Conversation Starters from ReadingGroupChoices.com
- Anjali’s outcome seems purposefully ambiguous. Discuss why the author may have done this.
- What are some of the challenges facing a small-town girl raised in India as opposed to a small-town girl raised in the United States? How do they compare?
- Explain why you think the author decided not to have Anjali deal directly with what happened to her by Subodh?
- Mr. & Mrs. Bose are not identified by name for the first half of the novel. When does this change, and why? How is Anjali identified in this same passage as Mr. and Mrs. Bose are named? By doing this, what is the author saying about Anjali, a character who is constantly searching for a new identity?
- Why do you think the author chose to name the novel after a beauty pageant? What is the significance of this title?
- Eventually Anjali questions her long held beliefs about who her mother was: “What if the bitter wife and nagging mother had actually been a contented, creative woman?” (p. 202). Does this moment bring her any closer to understanding her mother?
- Cars have significant importance in Anjali’s life. What does the car symbolize in this book? Explain why the Bengali Svengali compares her to a car.
- Anjali has a complex relationship with Gauripur, her mother, and Sonali-di. While the fate of her mother and sister is left undetermined, the future of Gauripur is revealed. “She walked the familiar streets with Parvati, but now she saw changes—maybe they’d always been there—a cinema house, the Bihar State Emporium, and apartment blocks rising from razed, abandoned estates” (pg. 328). What makes Gauripur different? Why are we left in the dark regarding Anjali’s mother and sister?
- By the end of the novel Anjali has an entirely new family in Parvati: “Anjali had, in effect, been adopted” (pg 328). Discuss the role family plays in the lives of the different characters in the book. How do they define family, and what is its significance?
- Discuss the novel’s setting. What limitations and liberations did the “New Miss Indias” experience during their time in Bangalore?
- How do the men in Anjali’s life compare to each other? Why does Anjali refuse GG’s request to accompany him to Mexico?
- Discuss Anjali’s initial difficulty understanding Peter and Ali’s relationship. Explain whether her ignorance was due to her crush on her former teacher or “outside her ability to process” (pg 41).

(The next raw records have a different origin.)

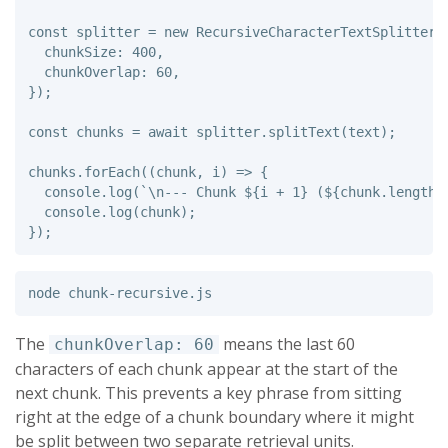
const
splitter
=
new
RecursiveCharacterTextSplitter
(
chunkSize
:
400
,
chunkOverlap
:
60
,
});
const
chunks
=
await
splitter
.
splitText
(
text
);
chunks
.
forEach
((
chunk
,
i
)
=>
{
console
.
log
(
`\n--- Chunk 
${
i
+
1
}
 (
${
chunk
.
length
}
console
.
log
(
chunk
);
});
The
means the last 60
chunkOverlap: 60
characters of each chunk appear at the start of the
next chunk. This prevents a key phrase from sitting
right at the edge of a chunk boundary where it might
be split between two separate retrieval units.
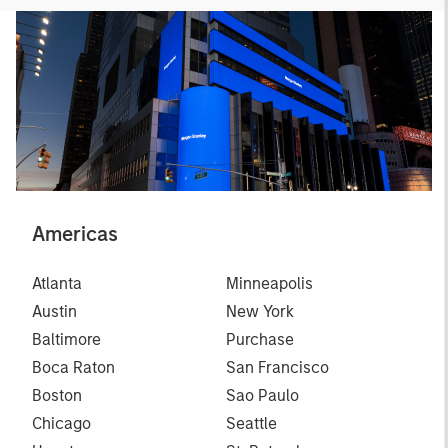
Americas
Atlanta
Minneapolis
Austin
New York
Baltimore
Purchase
Boca Raton
San Francisco
Boston
Sao Paulo
Chicago
Seattle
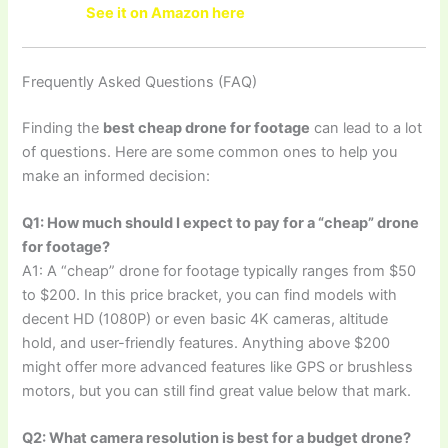
See it on Amazon here
Frequently Asked Questions (FAQ)
Finding the
best cheap drone for footage
can lead to a lot
of questions. Here are some common ones to help you
make an informed decision:
Q1: How much should I expect to pay for a “cheap” drone
for footage?
A1: A “cheap” drone for footage typically ranges from $50
to $200. In this price bracket, you can find models with
decent HD (1080P) or even basic 4K cameras, altitude
hold, and user-friendly features. Anything above $200
might offer more advanced features like GPS or brushless
motors, but you can still find great value below that mark.
Q2: What camera resolution is best for a budget drone?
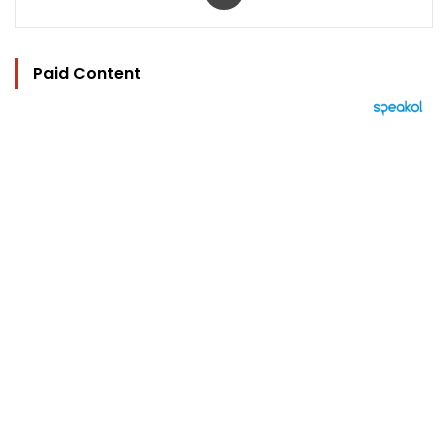
Paid Content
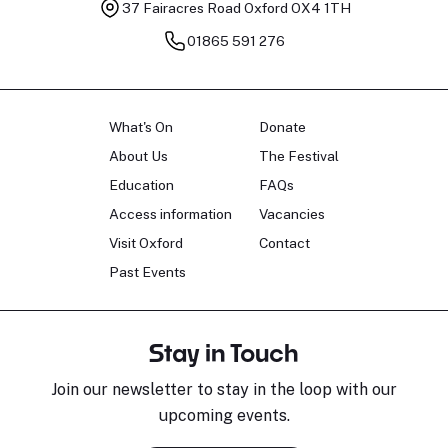
37 Fairacres Road
Oxford OX4 1TH
01865 591 276
What's On
Donate
About Us
The Festival
Education
FAQs
Access information
Vacancies
Visit Oxford
Contact
Past Events
Stay in Touch
Join our newsletter to stay in the loop with our
upcoming events.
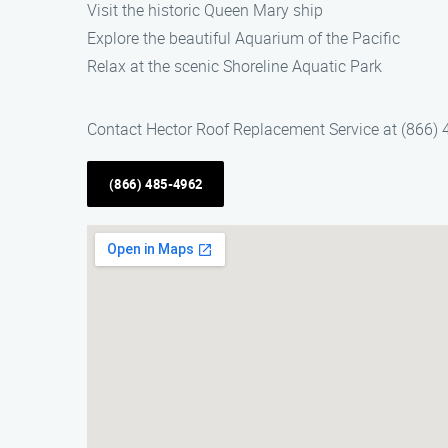
Visit the historic Queen Mary ship
Explore the beautiful Aquarium of the Pacific
Relax at the scenic Shoreline Aquatic Park
Contact Hector Roof Replacement Service at (866) 4
(866) 485-4962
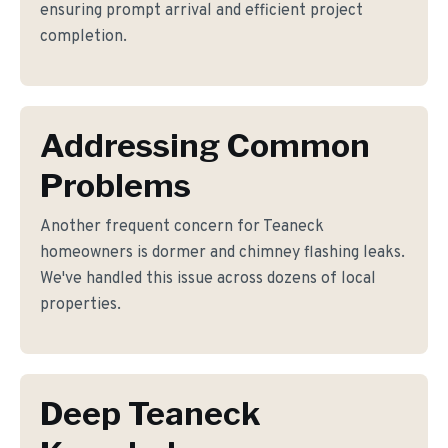
ensuring prompt arrival and efficient project
completion.
Addressing Common
Problems
Another frequent concern for Teaneck
homeowners is dormer and chimney flashing leaks.
We've handled this issue across dozens of local
properties.
Deep Teaneck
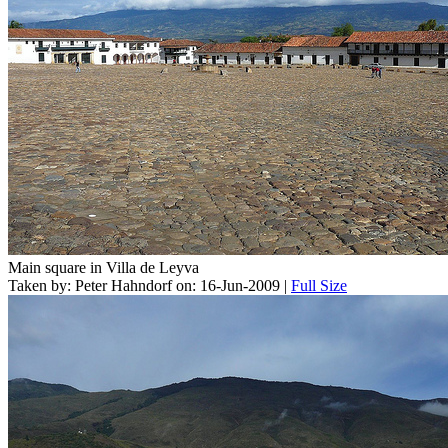
Main square in Villa de Leyva
Taken by: Peter Hahndorf on: 16-Jun-2009 |
Full Size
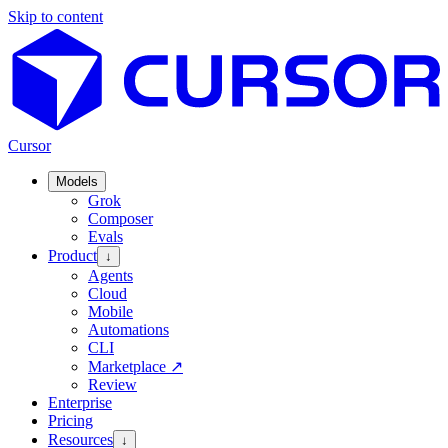
Skip to content
Cursor
Models
Grok
Composer
Evals
Product
↓
Agents
Cloud
Mobile
Automations
CLI
Marketplace
↗
Review
Enterprise
Pricing
Resources
↓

- After what happened to Nirmal Gupta, Anjali feels she owes it to him to renew her search for a husband. Why do you think she decided to honor Nirmal in this way?

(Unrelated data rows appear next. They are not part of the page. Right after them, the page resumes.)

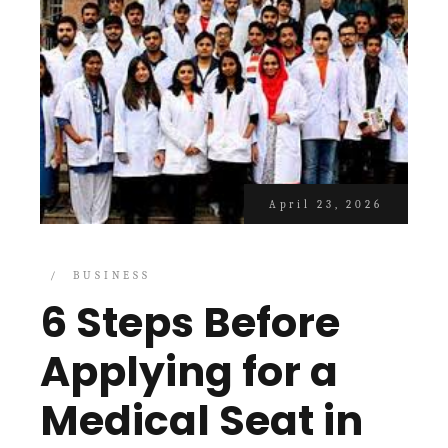
April 23, 2026
BUSINESS
6 Steps Before
Applying for a
Medical Seat in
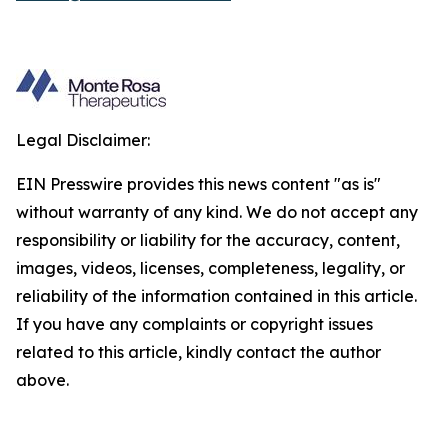
Legal Disclaimer:
EIN Presswire provides this news content "as is"
without warranty of any kind. We do not accept any
responsibility or liability for the accuracy, content,
images, videos, licenses, completeness, legality, or
reliability of the information contained in this article.
If you have any complaints or copyright issues
related to this article, kindly contact the author
above.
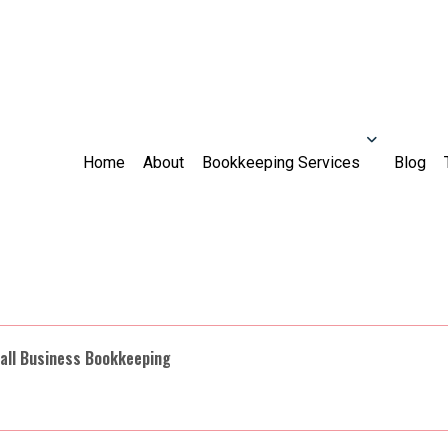
Home
About
Bookkeeping Services
Blog
all Business Bookkeeping
countant
Audit
Bookkeeper
For Individuals
For Busine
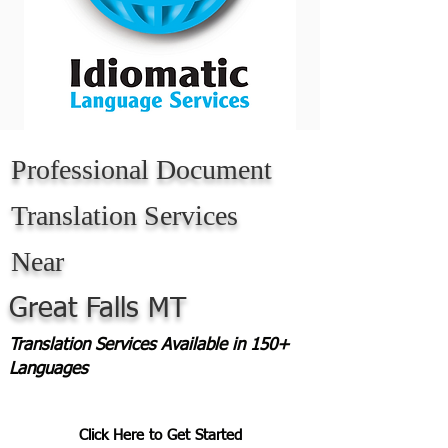
Professional Document
Translation Services
Near
Great Falls MT
Translation Services Available in 150+
Languages
Click Here to Get Started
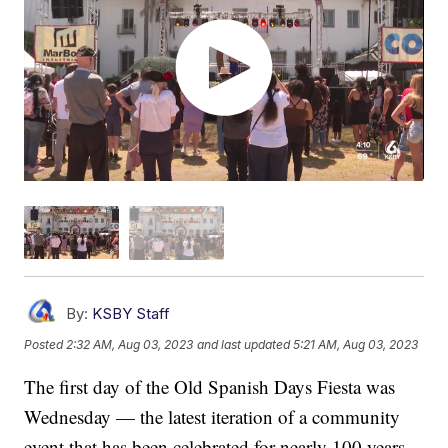
By:
KSBY Staff
Posted
2:32 AM, Aug 03, 2023
and last updated
5:21 AM, Aug 03, 2023
The first day of the Old Spanish Days Fiesta was
Wednesday — the latest iteration of a community
event that has been celebrated for nearly 100 years.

- How does Mukherjee question the traditional roles of women in India? Where did you see similarities between how women are treated in this country and your own communities? How does Peter make Anjali see and question her own role as a woman in Indian society?
- The theme of re-inventing oneself is a prominent one in Miss New India. Throughout the novel Anjali vacillates between different versions of her name. How does she make her ultimate decision, and why?